Adorned with bright red poppy’s, ei katu’s, and in their Sunday best, a crowd of 300+ from the Cook Islands community turned out in full force to commemorate our 500 ANZAC soldiers. The day opened with a turou from Cultural Expert and Community Leader Tepoave Araitia welcoming the Honourable Cook Islands Prime Minister Henry Puna, Consulate General Rosie Blake and the Honourable Minister Alfred Ngaro to the Ta’okotai’anga Trust where the event was held. Prime Minister Puna and Minister Ngaro took the time to celebrate with our families, the sacrifices of our Tupuna’s, and to lay a wreath in their honour. In his address, Minister Ngaro spoke about how our Tupuna’s sacrifice inspired the unity and love felt on the day, “our Tupuna’s has united us as one people, with one purpose.” Minister Ngaro also spoke about the significance of the event not only to the families, but also to the younger members of our Cook Islands community and the role that we as a village play in their upbringing, “our children will see in us a vision for hope.”

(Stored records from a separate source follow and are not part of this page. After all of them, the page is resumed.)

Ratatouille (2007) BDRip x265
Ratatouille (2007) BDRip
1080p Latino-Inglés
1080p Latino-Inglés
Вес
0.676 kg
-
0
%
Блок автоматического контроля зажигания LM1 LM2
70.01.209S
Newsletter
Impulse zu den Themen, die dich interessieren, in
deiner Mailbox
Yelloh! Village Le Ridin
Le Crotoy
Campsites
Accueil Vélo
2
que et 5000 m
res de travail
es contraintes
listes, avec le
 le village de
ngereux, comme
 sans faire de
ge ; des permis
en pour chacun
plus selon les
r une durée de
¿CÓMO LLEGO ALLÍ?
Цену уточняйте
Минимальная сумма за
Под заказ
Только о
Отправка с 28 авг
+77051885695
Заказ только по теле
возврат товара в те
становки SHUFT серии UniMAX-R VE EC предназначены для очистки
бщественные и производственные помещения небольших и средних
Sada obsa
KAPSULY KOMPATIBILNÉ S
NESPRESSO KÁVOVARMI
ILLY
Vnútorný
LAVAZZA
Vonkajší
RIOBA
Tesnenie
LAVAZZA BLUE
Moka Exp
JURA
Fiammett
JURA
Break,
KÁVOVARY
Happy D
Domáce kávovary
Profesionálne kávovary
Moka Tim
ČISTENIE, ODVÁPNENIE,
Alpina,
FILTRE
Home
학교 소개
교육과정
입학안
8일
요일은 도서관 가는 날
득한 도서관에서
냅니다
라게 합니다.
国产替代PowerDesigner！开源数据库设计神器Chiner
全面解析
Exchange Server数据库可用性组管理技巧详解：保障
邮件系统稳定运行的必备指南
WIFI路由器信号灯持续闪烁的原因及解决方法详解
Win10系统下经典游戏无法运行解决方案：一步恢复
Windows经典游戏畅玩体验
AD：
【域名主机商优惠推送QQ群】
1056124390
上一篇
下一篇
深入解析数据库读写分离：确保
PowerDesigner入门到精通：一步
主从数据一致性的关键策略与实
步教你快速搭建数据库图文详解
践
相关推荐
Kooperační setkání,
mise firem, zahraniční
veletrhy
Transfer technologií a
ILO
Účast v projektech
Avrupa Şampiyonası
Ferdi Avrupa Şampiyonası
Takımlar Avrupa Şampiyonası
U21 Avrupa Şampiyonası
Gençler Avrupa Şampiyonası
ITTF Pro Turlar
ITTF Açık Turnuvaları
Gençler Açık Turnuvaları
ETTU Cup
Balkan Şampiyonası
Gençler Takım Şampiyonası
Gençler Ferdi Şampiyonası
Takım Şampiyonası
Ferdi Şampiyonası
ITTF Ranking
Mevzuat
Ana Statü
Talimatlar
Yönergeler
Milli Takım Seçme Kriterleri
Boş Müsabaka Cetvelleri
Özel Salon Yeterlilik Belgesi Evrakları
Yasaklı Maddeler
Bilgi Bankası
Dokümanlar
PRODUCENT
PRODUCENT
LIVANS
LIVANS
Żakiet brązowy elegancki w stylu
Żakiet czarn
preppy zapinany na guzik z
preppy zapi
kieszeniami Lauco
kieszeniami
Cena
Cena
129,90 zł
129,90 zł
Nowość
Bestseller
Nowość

Ideally the Taokotai Trust was established with the vision of ‘togetherness’ and ‘prosperity’ in mind. The commemoration was visual proof that our community is achieving this vision. Board Chair Henry Herman and Board members were honoured to welcome this event to the Taokotai, and are even more honoured to welcome a monument for our soldiers to be laid in the 2018 ANZAC Commemoration. The Board would like to extend a warm-hearted thank you to the families, Vaka and Enua Leaders, Church Leaders, Community Leaders, and everyone who attended on the day. As a community, we were moved to tears by the families who shared their history, inspired by our leaders, and united by the sacrifice of our ancestors. On this day, we were truly one people, come together for one purpose, to uplift, uphold, and remember our fallen soldiers.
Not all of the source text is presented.